Cabe destacar que el campo de deportes criollos había sido construido dentro de un predio comunal por miembros de la subcomisión de bochas del Club Social con el apoyo de hombres de campo ligados al tradicionalismo. Fue inaugurado en julio de 2005 por la ex subsecretaria de Turismo, Carmen Bertone, la intendenta mandato cumplido Berta Herlein, el ex presidente de la entidad bochófila, Arnoldo Wiggenhauser y el domador Mario Ramírez que aún vive.
Su nombre fue impuesto al campo de jineteadas en homenaje a quien representó en muchas oportunidades a La Pampa en el festival de Jesús María. A partir de entonces cada año se realizaba la Fiesta del Girasol y un encuentro de tropillas entabladas.
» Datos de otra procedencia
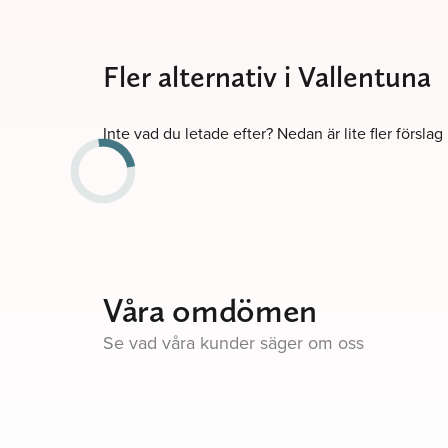
Fler alternativ i Vallentuna
Inte vad du letade efter? Nedan är lite fler förslag
Våra omdömen
Se vad våra kunder säger om oss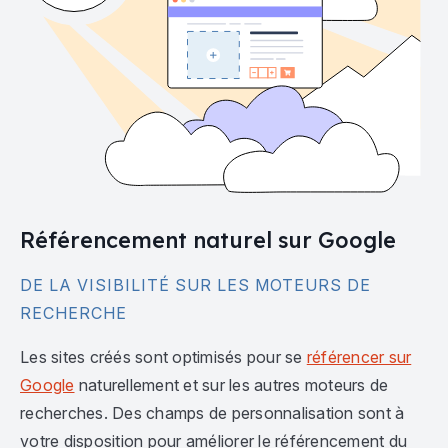
Référencement naturel sur Google
DE LA VISIBILITÉ SUR LES MOTEURS DE
RECHERCHE
Les sites créés sont optimisés pour se
référencer sur
Google
naturellement et sur les autres moteurs de
recherches. Des champs de personnalisation sont à
votre disposition pour améliorer le référencement du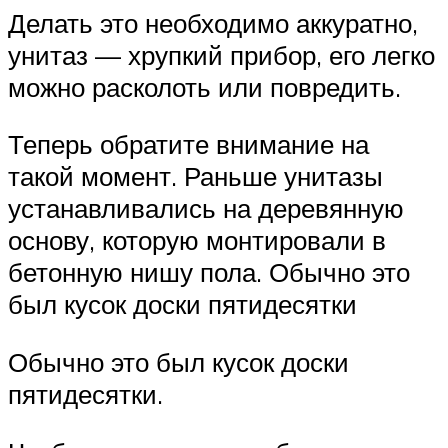
Делать это необходимо аккуратно,
унитаз — хрупкий прибор, его легко
можно расколоть или повредить.
Теперь обратите внимание на
такой момент. Раньше унитазы
устанавливались на деревянную
основу, которую монтировали в
бетонную нишу пола. Обычно это
был кусок доски пятидесятки
Обычно это был кусок доски
пятидесятки.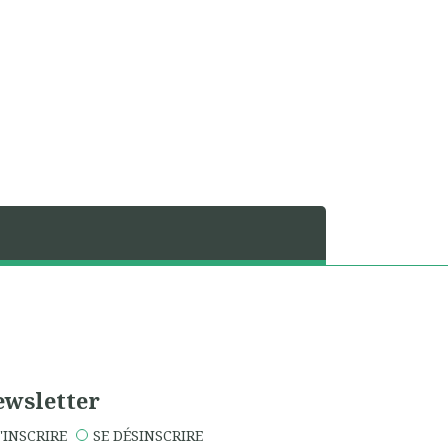
wsletter
'INSCRIRE
SE DÉSINSCRIRE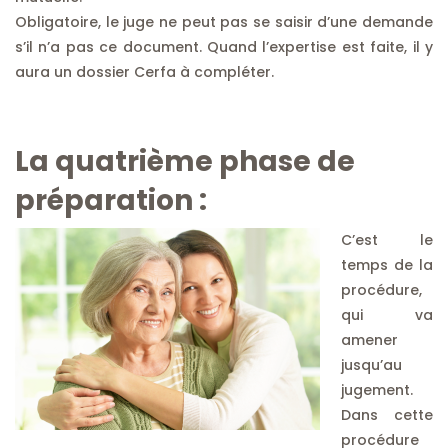
Obligatoire, le juge ne peut pas se saisir d’une demande
s’il n’a pas ce document. Quand l’expertise est faite, il y
aura un dossier Cerfa à compléter.
La quatrième phase de
préparation :
C’est le
temps de la
procédure,
qui va
amener
jusqu’au
jugement.
Dans cette
procédure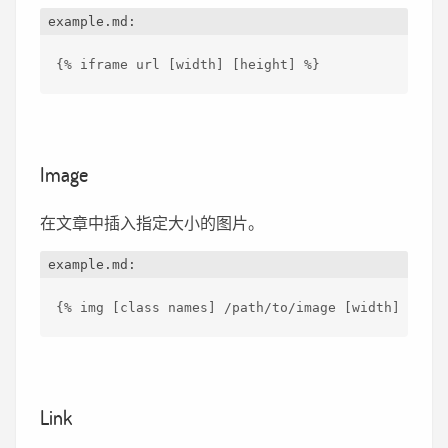
example.md:
{% iframe url [width] [height] %}
Image
在文章中插入指定大小的图片。
example.md:
{% img [class names] /path/to/image [width] [heig
Link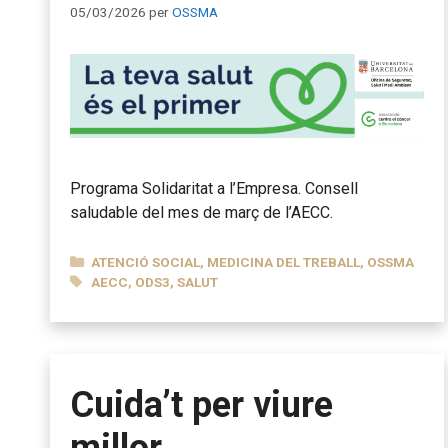
05/03/2026
per
OSSMA
Programa Solidaritat a l’Empresa. Consell
saludable del mes de març de l’AECC.
CATEGORIES
ATENCIÓ SOCIAL
,
MEDICINA DEL TREBALL
,
OSSMA
ETIQUETES
AECC
,
ODS3
,
SALUT
Cuida’t per viure
millor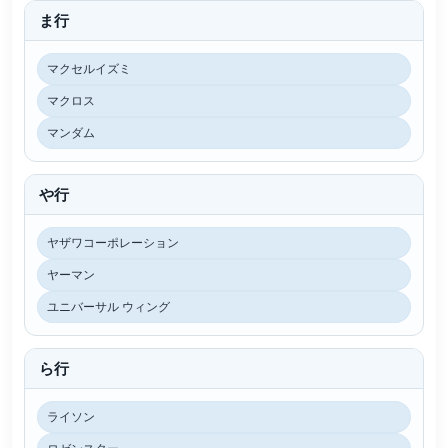
ま行
マクセルイズミ
マクロス
マンダム
や行
ヤザワコーポレーション
ヤーマン
ユニバーサル ウィング
ら行
ライソン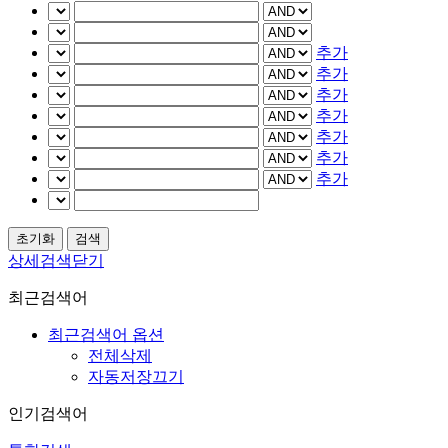
추가
추가
추가
추가
추가
추가
추가
상세검색닫기
최근검색어
최근검색어 옵션
전체삭제
자동저장끄기
인기검색어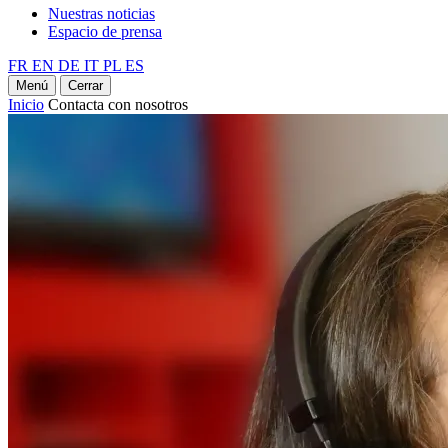
Nuestras noticias
Espacio de prensa
FR
EN
DE
IT
PL
ES
Menú
Cerrar
Inicio
Contacta con nosotros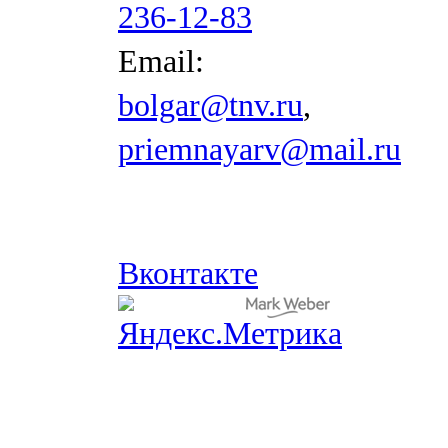
236-12-83
Email:
bolgar@tnv.ru
,
priemnayarv@mail.ru
Вконтакте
En 2015, fueron homenajeados dos fundadores del campo. En el palenque 1 se colocó una placa con el nombre de Ignacio Faustino Martín y el inmueble donde funcionaba la cantina fue bautizado Arnoldo Wiggenhauser, ya fallecido. Las placas de Ramírez y Martín quedaron huérfanas.
A pocos meses de asumir su cargo, la intendenta García había anunciado sus intenciones de desarmar el campo de doma para construir allí un parque acuático. Ahora que resultó reelecta estaría en condiciones de llevar adelante ese proyecto. El ex candidato a intendente, Marcelo Moroni (UCR), había propuesto reactivar el espacio para clases de equinoterapia.